Friday, February 8, 2013

Temperment Testing!

In some cool news, on the weekend I get to temperment test a litter of 6, 6 week old shepherd mixes for a local rescue. There's four pre-approved adoptions, so I even get to help match families up. How cool is that! I'm pretty stoked.

In other news: Vibo had an awesome homecheck that hopefully will be his forever home :). Sunshine goes home on the weekend and everyone I seem to pick for the TG bus run seems to get adopted so who's coming is totally up in the air (like usual).

Jinks was instinct tested on sheep yesterday and was scared of them! We will instinct test her again at a year to see if the drive shows up but right now she's saying "No thank you! You can deal with those scary sheep and I'll just watch." As far as I know she's cattle-bred so there must be a little something. If there is, great, another sport for us, if not, we'll stick to agility and heck, it'll definitely save some money! I didn't get Jinks to be a pheonemal sports dog, I got her to get my feet wet in a bunch of different things. Plus, with her rock-steady dog skills she will make an awesome dog to work with reactive dogs, so in a way that is more useful than a high-drive sports prospect!

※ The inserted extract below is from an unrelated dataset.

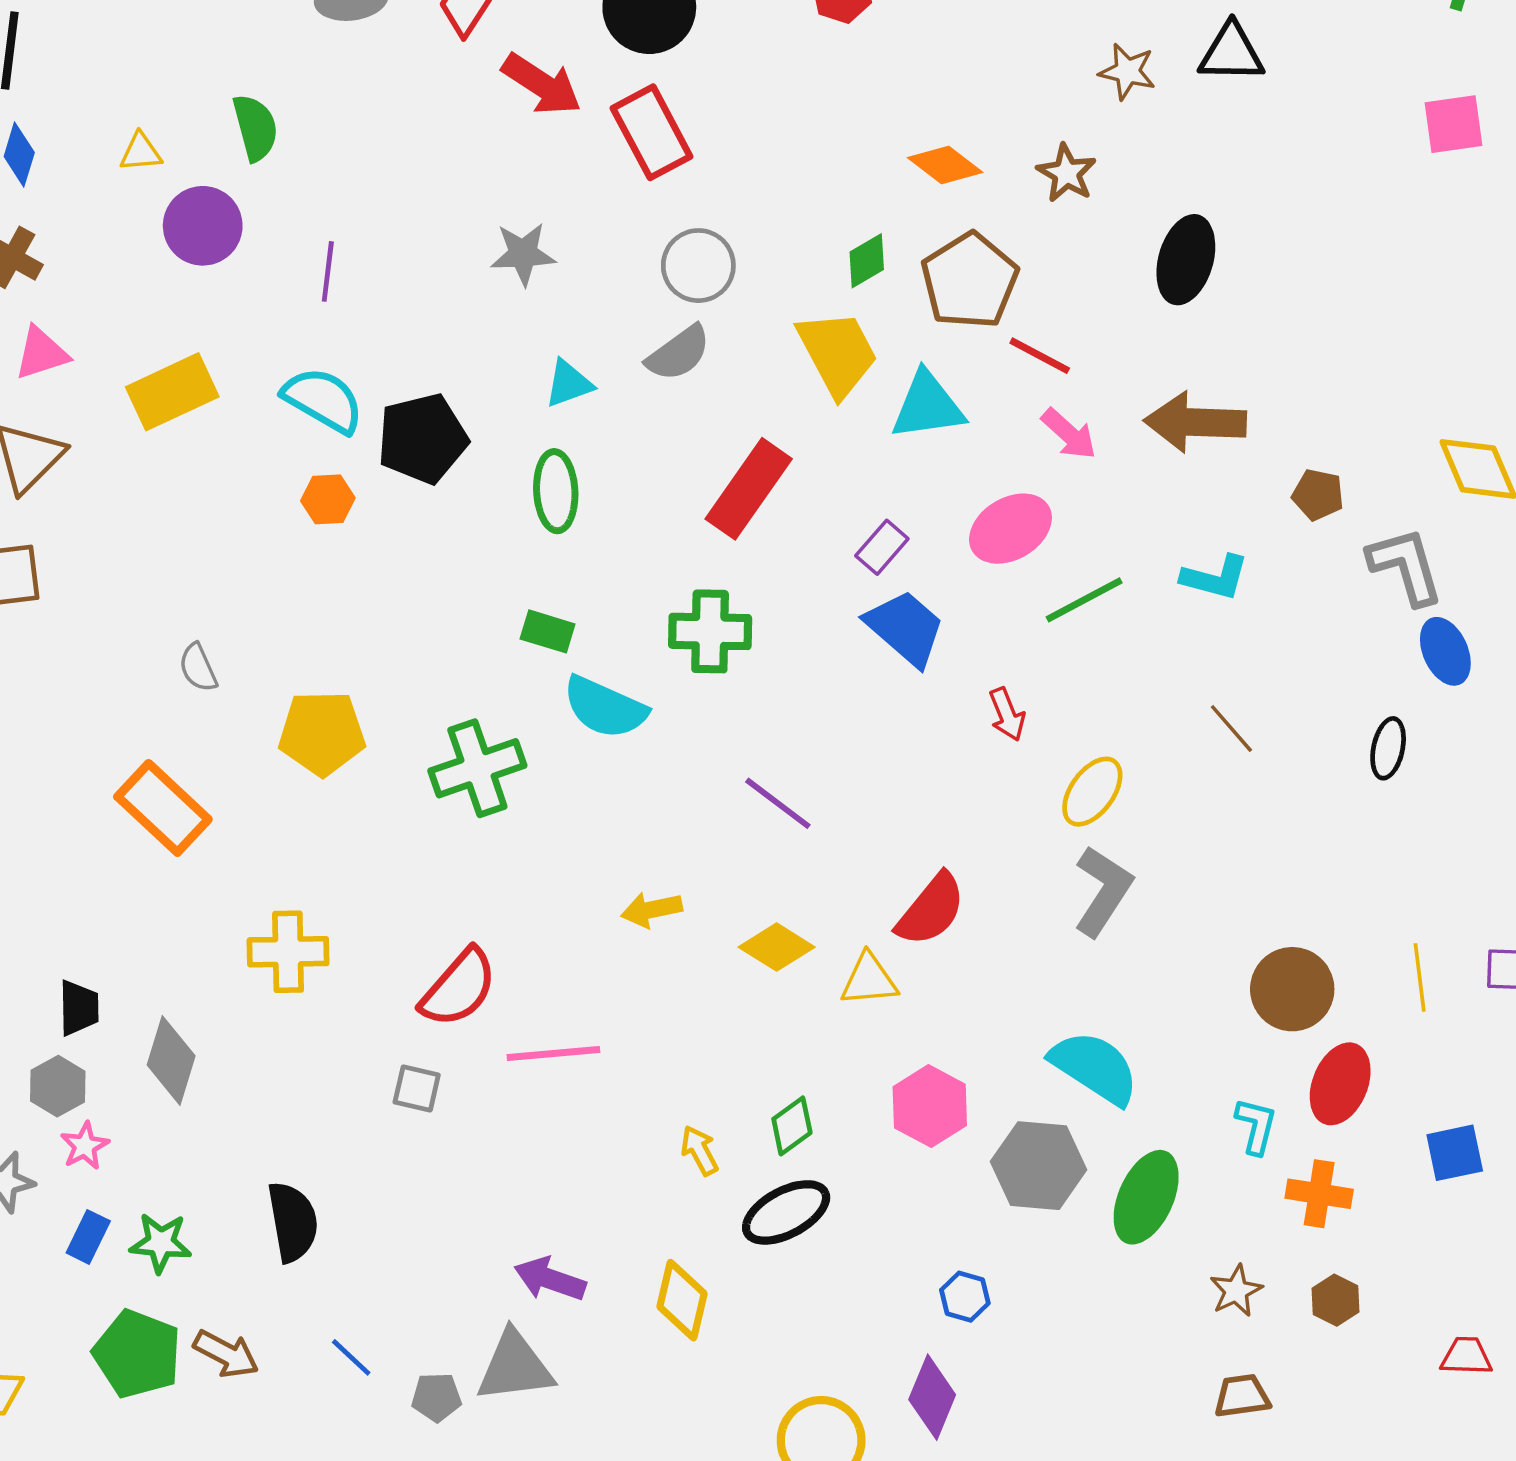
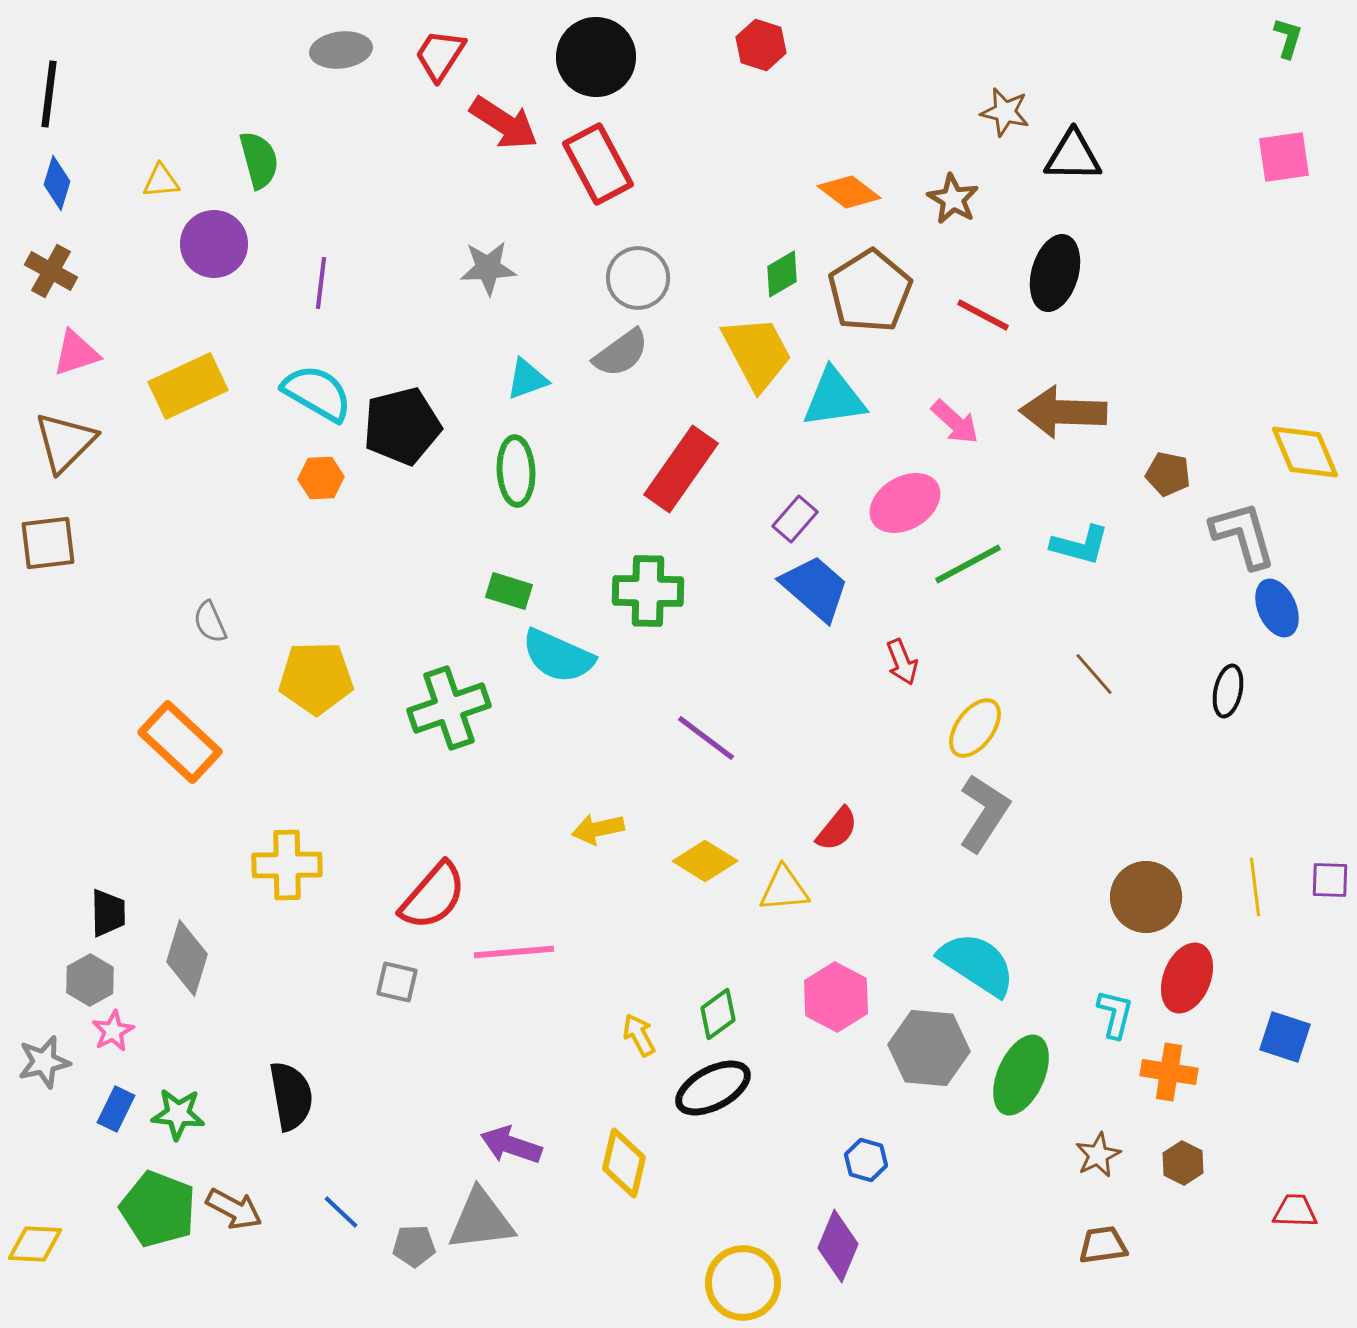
black triangle: (1231, 53) -> (1073, 156), moved
red line: (1040, 356) -> (983, 315), moved
red semicircle: (931, 910) -> (837, 829), size x0.7
blue square: (1455, 1153) -> (1285, 1037), turned 30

It's a really nice day out though, so we're off to the park. Last day for Sunny to get muddy as I want to clean her up for her new mum. She and Vibo have been rolling in the mud and neither or them are quite as good as Jinks about cleaning themselves off. Retrievers, they just like being dirty I guess.

Emily + Crew Out

2 comments:

Anonymous said...

Temperament test.. I'm very curious about what methods go into that.
& at 6 weeks! that is young.
Wendy

Emily said...

Just like people we are composed of both nature and nurture. Good quality breeders usually have their puppies temperment tested by a "new" person, usually a trainer. From the get go you can test drive, willingness to please and follow, sports potential, general energy level, confidence level (you have to seperate for 10-15 minutes from the mum and siblings), mouthiness and stubbornness. It's especially interesting to do a full litter as you can see differences right off the bat.

In good litters most of the pups will fall mid-way on the spectrum which means they are usually good for the "Every family". Higher drive dogs will need more dog-savvy homes, stubborn/super mouthy dogs will do best without children, etc.

Of course nuture plays a HUGE role too, but to see the difference in pups so young, you know genetics play such a pheomenal part of the package too.

I should know. Jinks is a border collie and is for sure a high energy dog, but she pales in comparison to the energy even medium-range border collies have. Depending on her litter she probably would have been marked as an eager-to-follow "easy" family collie. She wouldn't have even been considered as a sports prospect.